*** Begin section ***

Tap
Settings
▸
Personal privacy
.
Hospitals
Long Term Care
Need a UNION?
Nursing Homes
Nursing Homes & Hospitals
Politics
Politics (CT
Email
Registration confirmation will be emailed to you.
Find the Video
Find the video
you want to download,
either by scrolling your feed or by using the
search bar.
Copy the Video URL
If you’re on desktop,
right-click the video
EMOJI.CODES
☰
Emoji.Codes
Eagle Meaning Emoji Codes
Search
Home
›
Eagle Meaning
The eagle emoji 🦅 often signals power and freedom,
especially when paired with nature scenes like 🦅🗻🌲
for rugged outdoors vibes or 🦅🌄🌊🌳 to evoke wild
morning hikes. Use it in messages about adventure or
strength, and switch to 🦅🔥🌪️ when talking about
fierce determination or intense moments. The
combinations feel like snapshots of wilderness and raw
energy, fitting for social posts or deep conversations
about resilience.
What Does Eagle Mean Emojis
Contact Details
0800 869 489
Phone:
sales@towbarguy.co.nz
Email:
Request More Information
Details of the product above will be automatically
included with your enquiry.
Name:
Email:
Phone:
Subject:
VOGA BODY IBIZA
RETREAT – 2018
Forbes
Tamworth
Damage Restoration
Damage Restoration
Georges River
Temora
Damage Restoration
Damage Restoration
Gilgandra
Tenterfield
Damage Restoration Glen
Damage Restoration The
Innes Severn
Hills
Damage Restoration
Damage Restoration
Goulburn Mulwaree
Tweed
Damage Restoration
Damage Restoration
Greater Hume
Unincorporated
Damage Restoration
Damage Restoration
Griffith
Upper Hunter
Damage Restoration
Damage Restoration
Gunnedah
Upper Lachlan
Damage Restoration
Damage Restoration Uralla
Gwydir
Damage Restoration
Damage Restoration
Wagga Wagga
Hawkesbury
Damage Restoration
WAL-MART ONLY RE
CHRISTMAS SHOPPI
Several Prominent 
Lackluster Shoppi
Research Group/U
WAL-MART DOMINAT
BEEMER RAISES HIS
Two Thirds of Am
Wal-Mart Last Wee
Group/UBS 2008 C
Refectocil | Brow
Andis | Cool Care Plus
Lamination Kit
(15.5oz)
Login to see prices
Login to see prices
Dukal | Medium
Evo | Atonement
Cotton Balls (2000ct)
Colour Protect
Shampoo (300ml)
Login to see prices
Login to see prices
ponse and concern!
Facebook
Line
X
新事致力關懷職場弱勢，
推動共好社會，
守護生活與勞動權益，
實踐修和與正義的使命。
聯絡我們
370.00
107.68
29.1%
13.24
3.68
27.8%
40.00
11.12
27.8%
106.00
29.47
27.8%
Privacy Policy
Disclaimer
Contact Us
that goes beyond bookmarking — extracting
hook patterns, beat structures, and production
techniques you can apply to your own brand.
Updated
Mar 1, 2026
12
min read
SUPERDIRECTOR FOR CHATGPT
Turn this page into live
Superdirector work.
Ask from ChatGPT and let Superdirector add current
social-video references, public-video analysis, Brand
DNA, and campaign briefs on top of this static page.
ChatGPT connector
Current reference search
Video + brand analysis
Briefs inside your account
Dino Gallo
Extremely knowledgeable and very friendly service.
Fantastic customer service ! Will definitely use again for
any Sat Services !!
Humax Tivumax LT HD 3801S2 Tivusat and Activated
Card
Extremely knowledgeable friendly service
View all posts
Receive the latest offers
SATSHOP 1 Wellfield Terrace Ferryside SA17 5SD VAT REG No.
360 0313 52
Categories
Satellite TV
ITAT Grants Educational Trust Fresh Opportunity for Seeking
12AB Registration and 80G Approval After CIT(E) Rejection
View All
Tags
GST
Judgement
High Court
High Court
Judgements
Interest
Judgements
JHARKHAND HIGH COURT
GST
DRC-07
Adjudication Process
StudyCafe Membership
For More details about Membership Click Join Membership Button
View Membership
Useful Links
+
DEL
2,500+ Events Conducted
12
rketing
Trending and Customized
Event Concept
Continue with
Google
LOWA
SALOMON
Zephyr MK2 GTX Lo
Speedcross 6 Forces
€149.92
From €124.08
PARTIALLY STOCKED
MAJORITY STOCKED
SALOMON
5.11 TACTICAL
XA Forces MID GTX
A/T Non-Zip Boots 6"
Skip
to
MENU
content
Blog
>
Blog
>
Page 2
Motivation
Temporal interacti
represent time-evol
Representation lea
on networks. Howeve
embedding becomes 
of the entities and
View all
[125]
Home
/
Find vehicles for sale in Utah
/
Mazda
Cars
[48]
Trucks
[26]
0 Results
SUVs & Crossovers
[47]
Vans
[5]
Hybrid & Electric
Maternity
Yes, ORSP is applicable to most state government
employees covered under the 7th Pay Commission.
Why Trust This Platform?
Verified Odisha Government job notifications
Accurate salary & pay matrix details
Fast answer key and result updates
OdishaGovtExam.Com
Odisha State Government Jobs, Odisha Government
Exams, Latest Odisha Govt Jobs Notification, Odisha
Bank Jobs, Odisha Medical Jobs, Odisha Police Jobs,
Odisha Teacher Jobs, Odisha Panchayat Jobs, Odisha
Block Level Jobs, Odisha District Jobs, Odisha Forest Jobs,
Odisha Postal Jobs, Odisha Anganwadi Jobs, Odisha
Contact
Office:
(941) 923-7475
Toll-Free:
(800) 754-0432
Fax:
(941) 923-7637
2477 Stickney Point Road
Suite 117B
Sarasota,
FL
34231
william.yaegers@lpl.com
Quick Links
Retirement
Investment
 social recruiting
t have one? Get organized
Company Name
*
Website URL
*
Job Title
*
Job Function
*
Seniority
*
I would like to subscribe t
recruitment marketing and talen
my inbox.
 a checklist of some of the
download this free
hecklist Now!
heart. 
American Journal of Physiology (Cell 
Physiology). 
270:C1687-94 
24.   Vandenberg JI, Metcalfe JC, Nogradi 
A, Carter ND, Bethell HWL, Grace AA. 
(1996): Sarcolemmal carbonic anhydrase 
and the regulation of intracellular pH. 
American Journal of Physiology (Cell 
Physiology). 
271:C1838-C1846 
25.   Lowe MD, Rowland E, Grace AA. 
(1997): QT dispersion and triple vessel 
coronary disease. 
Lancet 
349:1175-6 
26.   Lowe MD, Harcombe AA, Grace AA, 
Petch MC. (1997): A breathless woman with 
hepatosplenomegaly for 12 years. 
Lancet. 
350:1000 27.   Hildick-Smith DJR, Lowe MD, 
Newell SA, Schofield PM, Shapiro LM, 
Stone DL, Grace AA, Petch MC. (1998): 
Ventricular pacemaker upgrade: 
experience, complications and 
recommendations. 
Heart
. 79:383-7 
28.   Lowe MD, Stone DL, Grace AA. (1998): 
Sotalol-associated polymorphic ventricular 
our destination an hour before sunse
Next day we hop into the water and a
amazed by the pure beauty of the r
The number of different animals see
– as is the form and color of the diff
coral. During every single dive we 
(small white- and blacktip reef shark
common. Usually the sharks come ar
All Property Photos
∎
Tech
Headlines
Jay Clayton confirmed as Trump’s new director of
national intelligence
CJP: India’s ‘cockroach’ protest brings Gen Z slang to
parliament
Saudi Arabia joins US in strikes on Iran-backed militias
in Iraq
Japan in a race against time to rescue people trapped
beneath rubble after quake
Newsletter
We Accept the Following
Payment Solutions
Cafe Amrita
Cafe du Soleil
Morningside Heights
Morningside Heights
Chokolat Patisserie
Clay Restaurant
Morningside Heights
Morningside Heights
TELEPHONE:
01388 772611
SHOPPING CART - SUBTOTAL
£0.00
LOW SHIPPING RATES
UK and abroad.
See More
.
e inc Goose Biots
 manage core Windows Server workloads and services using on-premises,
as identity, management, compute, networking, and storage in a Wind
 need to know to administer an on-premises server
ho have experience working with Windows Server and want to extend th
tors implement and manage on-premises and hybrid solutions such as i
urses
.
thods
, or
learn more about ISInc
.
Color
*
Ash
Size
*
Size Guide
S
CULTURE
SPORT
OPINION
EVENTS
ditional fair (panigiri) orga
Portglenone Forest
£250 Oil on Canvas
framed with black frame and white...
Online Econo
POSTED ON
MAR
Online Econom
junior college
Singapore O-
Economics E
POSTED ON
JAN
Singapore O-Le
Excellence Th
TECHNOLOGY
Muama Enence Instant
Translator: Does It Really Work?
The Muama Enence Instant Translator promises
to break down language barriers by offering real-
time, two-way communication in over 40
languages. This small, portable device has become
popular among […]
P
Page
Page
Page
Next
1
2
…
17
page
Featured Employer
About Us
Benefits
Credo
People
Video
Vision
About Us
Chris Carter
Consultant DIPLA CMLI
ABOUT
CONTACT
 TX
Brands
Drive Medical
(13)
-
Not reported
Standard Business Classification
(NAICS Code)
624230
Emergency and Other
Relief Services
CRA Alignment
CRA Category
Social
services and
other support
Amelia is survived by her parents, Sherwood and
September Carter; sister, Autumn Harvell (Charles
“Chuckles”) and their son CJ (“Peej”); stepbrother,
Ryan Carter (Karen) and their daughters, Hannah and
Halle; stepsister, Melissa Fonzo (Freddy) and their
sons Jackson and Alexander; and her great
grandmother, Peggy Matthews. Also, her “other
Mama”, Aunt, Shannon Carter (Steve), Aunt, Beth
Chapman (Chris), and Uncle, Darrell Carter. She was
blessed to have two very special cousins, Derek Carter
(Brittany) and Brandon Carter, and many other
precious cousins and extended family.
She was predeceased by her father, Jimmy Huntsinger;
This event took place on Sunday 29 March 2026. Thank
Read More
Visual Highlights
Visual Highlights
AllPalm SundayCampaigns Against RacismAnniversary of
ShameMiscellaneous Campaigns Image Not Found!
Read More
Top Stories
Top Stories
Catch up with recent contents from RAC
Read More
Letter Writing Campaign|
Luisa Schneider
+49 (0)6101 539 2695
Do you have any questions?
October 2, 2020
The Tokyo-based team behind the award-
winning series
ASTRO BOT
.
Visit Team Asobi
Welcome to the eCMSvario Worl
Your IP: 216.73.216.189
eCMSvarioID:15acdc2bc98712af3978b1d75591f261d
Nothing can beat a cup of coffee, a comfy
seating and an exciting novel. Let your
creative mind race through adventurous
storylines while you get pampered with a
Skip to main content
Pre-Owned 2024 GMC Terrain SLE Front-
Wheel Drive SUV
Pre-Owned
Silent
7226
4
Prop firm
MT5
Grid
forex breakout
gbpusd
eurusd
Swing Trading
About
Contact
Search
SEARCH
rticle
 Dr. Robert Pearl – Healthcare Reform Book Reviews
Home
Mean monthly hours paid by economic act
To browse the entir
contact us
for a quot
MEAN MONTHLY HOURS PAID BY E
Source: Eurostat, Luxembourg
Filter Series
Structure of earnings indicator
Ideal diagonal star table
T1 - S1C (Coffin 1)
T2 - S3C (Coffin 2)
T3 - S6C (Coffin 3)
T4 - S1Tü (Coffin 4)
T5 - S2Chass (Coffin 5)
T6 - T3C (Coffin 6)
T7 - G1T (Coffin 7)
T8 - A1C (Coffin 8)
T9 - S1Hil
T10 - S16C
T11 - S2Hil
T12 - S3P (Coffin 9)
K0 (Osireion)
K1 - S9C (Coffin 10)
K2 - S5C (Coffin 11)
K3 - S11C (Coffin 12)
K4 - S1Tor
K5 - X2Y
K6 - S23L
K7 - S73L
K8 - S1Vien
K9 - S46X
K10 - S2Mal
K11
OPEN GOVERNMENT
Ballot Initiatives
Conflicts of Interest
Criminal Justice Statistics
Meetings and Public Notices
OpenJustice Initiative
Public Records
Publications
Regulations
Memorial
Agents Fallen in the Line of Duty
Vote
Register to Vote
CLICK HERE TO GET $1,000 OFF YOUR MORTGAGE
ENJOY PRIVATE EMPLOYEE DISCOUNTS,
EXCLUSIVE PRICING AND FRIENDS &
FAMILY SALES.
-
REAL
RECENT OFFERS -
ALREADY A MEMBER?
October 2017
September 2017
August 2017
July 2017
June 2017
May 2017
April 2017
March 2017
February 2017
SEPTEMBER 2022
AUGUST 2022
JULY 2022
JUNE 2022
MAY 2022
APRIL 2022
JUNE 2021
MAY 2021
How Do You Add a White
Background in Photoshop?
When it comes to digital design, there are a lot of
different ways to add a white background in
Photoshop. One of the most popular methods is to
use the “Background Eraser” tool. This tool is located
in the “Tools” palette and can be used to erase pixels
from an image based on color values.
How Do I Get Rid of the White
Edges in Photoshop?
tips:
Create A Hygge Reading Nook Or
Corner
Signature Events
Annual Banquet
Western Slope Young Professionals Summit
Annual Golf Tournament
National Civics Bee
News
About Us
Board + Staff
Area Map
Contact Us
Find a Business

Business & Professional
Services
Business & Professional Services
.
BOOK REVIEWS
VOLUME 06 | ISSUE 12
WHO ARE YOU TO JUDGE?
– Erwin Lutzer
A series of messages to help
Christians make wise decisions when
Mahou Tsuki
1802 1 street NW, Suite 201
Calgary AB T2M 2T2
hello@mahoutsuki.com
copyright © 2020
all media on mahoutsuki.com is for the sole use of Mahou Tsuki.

*** End section ***

**TASK INSTRUCTIONS**
Copy out, exactly and alone, the lines of the entries above between the ones holding "A, Carter ND, Bethell HWL, Grace AA." and "amazed by the pure beauty of the r", inclusive.

**ANSWER BOX**
A, Carter ND, Bethell HWL, Grace AA. 
(1996): Sarcolemmal carbonic anhydrase 
and the regulation of intracellular pH. 
American Journal of Physiology (Cell 
Physiology). 
271:C1838-C1846 
25.   Lowe MD, Rowland E, Grace AA. 
(1997): QT dispersion and triple vessel 
coronary disease. 
Lancet 
349:1175-6 
26.   Lowe MD, Harcombe AA, Grace AA, 
Petch MC. (1997): A breathless woman with 
hepatosplenomegaly for 12 years. 
Lancet. 
350:1000 27.   Hildick-Smith DJR, Lowe MD, 
Newell SA, Schofield PM, Shapiro LM, 
Stone DL, Grace AA, Petch MC. (1998): 
Ventricular pacemaker upgrade: 
experience, complications and 
recommendations. 
Heart
. 79:383-7 
28.   Lowe MD, Stone DL, Grace AA. (1998): 
Sotalol-associated polymorphic ventricular 
our destination an hour before sunse
Next day we hop into the water and a
amazed by the pure beauty of the r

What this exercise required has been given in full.